Data First / Data Centric
Data First #
What does it mean to be Data First?
This is a corollary to API-first design, where the APIs are designed as the primary mechanism of designing interfaces to applications. Being data-first means that data considerations drive application development, integration decisions, and business processes.
For example, when trying to answer questions about whether an LMS (Learning Management System) has had an effect on conversions or retention, we need to ensure our data model captures the right information.

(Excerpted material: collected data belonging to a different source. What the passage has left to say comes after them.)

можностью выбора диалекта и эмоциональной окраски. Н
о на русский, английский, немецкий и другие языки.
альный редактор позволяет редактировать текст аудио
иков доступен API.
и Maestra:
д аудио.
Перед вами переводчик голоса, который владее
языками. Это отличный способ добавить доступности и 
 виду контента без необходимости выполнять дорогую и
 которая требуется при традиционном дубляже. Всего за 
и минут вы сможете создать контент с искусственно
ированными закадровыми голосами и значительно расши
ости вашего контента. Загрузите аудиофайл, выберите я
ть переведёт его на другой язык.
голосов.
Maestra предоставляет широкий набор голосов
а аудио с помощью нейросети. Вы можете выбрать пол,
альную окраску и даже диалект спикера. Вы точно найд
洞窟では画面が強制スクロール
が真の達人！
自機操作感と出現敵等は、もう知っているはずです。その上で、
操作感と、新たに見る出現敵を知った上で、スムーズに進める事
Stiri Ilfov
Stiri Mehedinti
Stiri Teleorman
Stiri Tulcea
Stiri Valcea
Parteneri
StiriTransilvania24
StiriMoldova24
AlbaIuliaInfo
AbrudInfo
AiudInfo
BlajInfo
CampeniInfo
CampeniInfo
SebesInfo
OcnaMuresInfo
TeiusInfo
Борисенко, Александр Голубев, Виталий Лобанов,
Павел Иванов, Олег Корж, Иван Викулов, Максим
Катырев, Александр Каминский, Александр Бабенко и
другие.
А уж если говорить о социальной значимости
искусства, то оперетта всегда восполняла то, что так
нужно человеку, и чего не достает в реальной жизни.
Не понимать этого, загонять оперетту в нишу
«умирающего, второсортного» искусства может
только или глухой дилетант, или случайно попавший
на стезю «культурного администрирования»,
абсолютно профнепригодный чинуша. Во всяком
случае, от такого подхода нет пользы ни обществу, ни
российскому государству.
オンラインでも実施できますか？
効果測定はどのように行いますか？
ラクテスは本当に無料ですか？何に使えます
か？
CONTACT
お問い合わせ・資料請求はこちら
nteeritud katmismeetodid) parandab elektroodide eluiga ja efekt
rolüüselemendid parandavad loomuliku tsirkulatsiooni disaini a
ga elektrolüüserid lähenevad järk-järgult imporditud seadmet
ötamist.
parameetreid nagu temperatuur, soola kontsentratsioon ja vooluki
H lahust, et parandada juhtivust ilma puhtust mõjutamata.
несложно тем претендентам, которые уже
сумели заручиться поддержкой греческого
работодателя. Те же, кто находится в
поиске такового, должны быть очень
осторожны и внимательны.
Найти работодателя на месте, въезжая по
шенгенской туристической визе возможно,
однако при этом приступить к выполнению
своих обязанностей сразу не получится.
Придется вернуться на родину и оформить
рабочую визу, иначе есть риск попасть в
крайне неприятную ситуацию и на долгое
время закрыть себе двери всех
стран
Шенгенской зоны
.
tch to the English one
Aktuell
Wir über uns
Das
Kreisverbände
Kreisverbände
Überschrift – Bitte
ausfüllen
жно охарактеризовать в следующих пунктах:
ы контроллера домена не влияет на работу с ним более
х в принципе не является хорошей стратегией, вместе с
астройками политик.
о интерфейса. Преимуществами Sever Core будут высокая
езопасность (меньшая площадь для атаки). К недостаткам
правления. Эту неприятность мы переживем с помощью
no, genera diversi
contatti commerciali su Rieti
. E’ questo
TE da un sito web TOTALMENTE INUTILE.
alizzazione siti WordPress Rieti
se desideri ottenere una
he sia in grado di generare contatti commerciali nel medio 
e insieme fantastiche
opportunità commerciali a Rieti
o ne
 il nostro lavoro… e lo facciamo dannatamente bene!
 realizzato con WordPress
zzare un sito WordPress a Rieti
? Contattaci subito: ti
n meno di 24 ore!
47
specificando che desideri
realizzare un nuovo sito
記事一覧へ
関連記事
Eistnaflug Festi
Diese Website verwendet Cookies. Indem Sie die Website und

The final shape of the model might look like:
LMS_ACTIVITY:
- tenant_id
- tenant_name
- current_csm
- tenant_status
- trial_start_date
- subscription_start_date
- subscription_expiry_date
- health_score_trend
LMS_USER:
- user_id
- enrollment_id
ENROLLMENTS:
The ELT (Extract, Load, Transform) approach suggested loading the entirety of the Intellum datasets via the API into a data lake environment, and processing after the fact.
- Type2 changes (tracking historical changes in slowly changing dimensions) become a reality
- Define the business questions we need to answer
- Identify the exact data points required to answer those questions
- Design our data collection, storage, and processing to optimize for those insights
- Ensure that data governance and quality are built into the system from the beginning
This approach minimizes redundant data collection, reduces processing overhead, and creates a clearer connection between business needs and data assets. It also makes it easier to adapt as requirements evolve, since the focus remains on the business value rather than technical implementations.